Dalam satu hari para pengajar GTT itu, mengajar selama empat sampai delapan jam perharinya, dengan jumlah enam sampai delapan kelas, dimana jumlah rata-rata siswa sekitar 30 siswa perkelasnya.
“Kalau tugas online ini, memberatkan kami soalnya harus WFH. Karena secara otomatis biaya yang dikeluarkan biaya sendiri, kami tanggung sendiri-sendiri,” ungkap Subagio yang juga Ketua Forkom Honorer SMA/SMK/PK-PLK Jawa Timur.
Kesulitan akan kelas online, tak hanya dirasakan dirinya dan rekan seprofesi, melainkan juga siswa yang mengikuti kelas online. Tak jarang banyak siswa yang tidak bisa mengikuti pelajaran online secara langsung, bahkan ada yang harus membeli kuota tambahan, dan menggunakan wifi di warung kopi (Warkop).
Dirinya juga mengaku, untuk honor setiap GTT maupun PTT di Kabupaten Mojokerto tergantung kebijakan masing-masing sekolah.
“Honornya relatif, tergantung kebijakan masing-masing sekolah.

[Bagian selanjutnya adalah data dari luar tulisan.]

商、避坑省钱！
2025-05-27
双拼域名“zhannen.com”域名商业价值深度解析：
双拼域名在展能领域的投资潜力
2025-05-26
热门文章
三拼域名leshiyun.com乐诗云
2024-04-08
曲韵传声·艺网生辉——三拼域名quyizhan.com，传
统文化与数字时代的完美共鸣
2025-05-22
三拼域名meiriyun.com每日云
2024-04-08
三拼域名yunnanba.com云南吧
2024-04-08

Perjam paling sedikit Rp 20.000 sampai Rp 30.000 per jamnya, seminggu sekitar 15 jam sampai 20 jam perminggu,” ucap pria yang sudah menjadi guru honorer selama 15 tahun ini.

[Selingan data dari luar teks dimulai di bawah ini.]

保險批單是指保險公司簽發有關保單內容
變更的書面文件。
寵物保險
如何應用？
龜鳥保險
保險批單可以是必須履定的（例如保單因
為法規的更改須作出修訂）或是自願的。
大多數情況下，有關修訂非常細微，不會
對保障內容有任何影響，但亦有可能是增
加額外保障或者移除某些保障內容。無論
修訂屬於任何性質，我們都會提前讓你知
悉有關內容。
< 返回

Ia dan 800 GTT dan PTT di Kabupaten Mojokerto, berharap pemerintah juga memberikan perhatian yang sama. Seperti program kartu Pra Kerja, penambahan alokasi PKH (Program Keluarga Harapan), kemudian pengalokasikan Dana Desa untuk penanganan pendemi corona (covid 19), sebut saja PKTD ( Padat Karya Tunai Desa) dan BLT Dana Desa (Bantuan Langsung Tunai Dana Desa).
“Kami juga ingin diperhatikan, jangan dikesampingkanlah. Kebutuhan kita juga jelas, butuh makan, apalagi ini teman-teman saja punya dua sampai tiga anak. Posisi juga sekolah di SD, SMP, maupun SMA atau SMK yang butuh juga biaya untuk sekolah online,” tandasnya.
Sementara itu, hal yang sama dirasakan Alfayati, Guru Honorer SMKN Mojoanyar, pria yang mengajar dua mata pelajaran yakni PKN, dan Produktif Grafis ini menghabiskan pulsa kuota Rp 100.000 perbulan selama mengajar kelas online dengan delapan kelas dalam satu harinya.
“Dulu sebelum pandemi Rp 25.000 sebulan sudah cukup, karena dibantu wifi yang ada di sekolah. Kalau sekarang tidak cukup, bisa sampai Rp 100.000 per bulan, dan harus cari wifi gratis. Kami harap pemerintah bisa memperhatikan nasib kami, yang saat ini juga sudah tidak bisa mencari tambahan sampingan,” tandas Sekretaris Forkom Honorer SMA/SMK/PK-PLK Jawa timur itu.